Der Justizwachtmeister trat an den Vorsitzenden heran und sagte leise: »Das ist der Zeuge Reinert, Herr Landgerichtsdirektor, der Mann will eine wichtige Bekundung machen.«

»Reinert? ... Reinert? Doch nicht etwa der Detektiv?«

»Jawohl, Herr Vorsitzender!«

»Soll mal vortreten!... Kommen Sie mal gleich her, Herr Reinert. Sie kommen uns gerade paßrecht! Was haben Sie zu bekunden? ... Ach so, ich muß Sie erst vereidigen!«

Die Vereidigung geschah. Dann berichtete der Detektiv, er halte sich seit Anfang des Prozesses, zu dem er ja auch geladen sei, zur Verfügung des Gerichts und wäre die ganze Zeit draußen im Zeugenraum gewesen. Da habe er heute ein Gespräch oder wenigstens Brocken davon zwischen einer Dame und einem Herrn aufgefangen, das, wie er glaube, von großer Wichtigkeit sei: Ein Fräulein, das von den anderen Loni genannt wurde, hätte mit einem großen blonden Herrn, der Gert hieß, gesprochen. Wahrscheinlich sei die Dame eifersüchtig gewesen. Sie habe ihm andauernd Vorwürfe gemacht, und zuletzt hätte sie ihm gedroht, wenn sie ihn noch ein einziges Mal mit der anderen zusammen sähe, würde sie alles sagen, was sie wüßte. Dann könnte er am Ende da sitzen, wo jetzt van Geldern säße.

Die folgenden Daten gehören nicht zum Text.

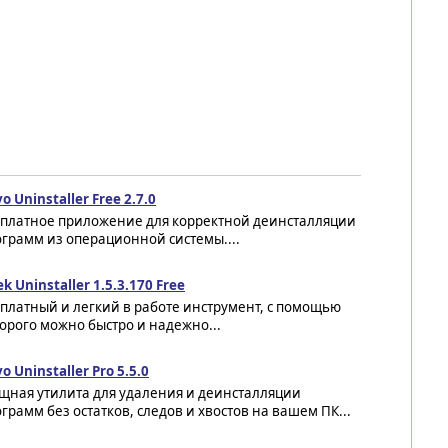
o Uninstaller Free 2.7.0
сплатное приложение для корректной деинсталляции
грамм из операционной системы....
k Uninstaller 1.5.3.170 Free
платный и легкий в работе инструмент, с помощью
орого можно быстро и надежно...
o Uninstaller Pro 5.5.0
щная утилита для удаления и деинсталляции
грамм без остатков, следов и хвостов на вашем ПК...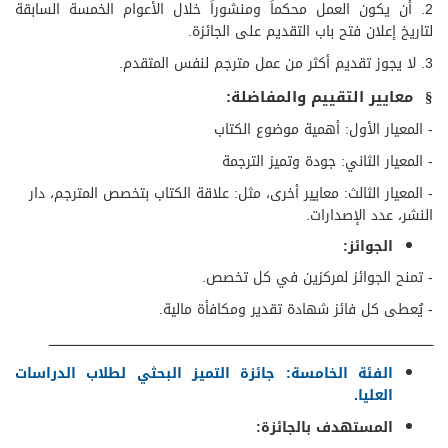
2. أن يكون العمل محكماً ومنشوراً خلال الأعوام الخمسة السابقة
لتاريخ إعلان فتح باب التقديم على الجائزة.
3. لا يجوز تقديم أكثر من عمل مترجم لنفس المتقدم.
معايير التقييم والمفاضلة
:
§
-
المعيار الأول: أهمية موضوع الكتاب
-
المعيار الثاني: جودة وتميز الترجمة
-
المعيار الثالث: معايير أخرى، مثل: علاقة الكتاب بتخصص المترجم، دار
النشر، عدد الإصدارات.
الجوائز:
- تمنح الجوائز لمركزين في كل تخصص.
- ​يُعطى كل فائز شهادة تقدير ومكافأة مالية.​​
ــــــــــــــــــــــــــــــــــــــــــــــــــــــــــــــــــــــــــــــــــــــــــــــــــــــــــــــــــــــــــــــــــــــــــــــــــــــــــــــــــــــــــــــــــــــــــــــــ
الفئة الخامسة: جائزة التميز البحثي لطلاب الدراسات
العليا.
​المستهدف بالجائزة:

Der Vorsitzende sah hinüber zum Staatsanwalt und dann zu Doktor Vierklee. Dann wandte er sich an Reinert: »Nehmen Sie bitte einen von den Justizwachtmeistern mit. Gehen Sie raus in den Zeugenraum und bringen Sie die beiden Leute herein!«

Der Detektiv verschwand mit langen Schritten. Der Saal war in Hochspannung.

Hallmann unterhielt sich mit seinem rechten Nachbar. Drüben auf der Reporterseite wisperte erregtes Fragen und Vermuten. Hans Lerse konstatierte: »Die erste große Sensation!... Vierklee will 'n uppercut landen!«

»Nutzt ihm alles nichts«, grunzte Balling von der Kriminalzeitung, »van Geldern war schon groggy, wie's noch gar nicht angefangen hat!«

Aber der Zeichner Paul Hansen, der eben Alla Berber mit dem letzten Schmiß ihrer zierlichen Persönlichkeit aufs Papier legte, blickte jetzt auf und meinte trocken:

»Den Reinert kenn' ich. Der Junge ist echt. Wenn der erst einen auf der Gabel hat, dann schwört er 'n direkt nach Plötzensee!«

Die anderen verbissen sich das Lachen. Der Protokollführer Doktor Lebermann drüben in der Saalecke beim Angeklagten blickte her. Er saß öfter mit Hans Lerse und Paul Hansen im »Blauen Kaninchen« und hätte seinen Platz jetzt gar zu gern mit der Journalistenbank vertauscht, um, wie er selbst sich in Gedanken ausdrückte, »den lieben Toten auch mal von der anderen Seite zu betrachten«

Der Detektiv kam wieder in den Saal und zwischen ihm und dem Justizwachtmeister der blonde Gert Stiebitz und die rotlockige Loni Bomperle.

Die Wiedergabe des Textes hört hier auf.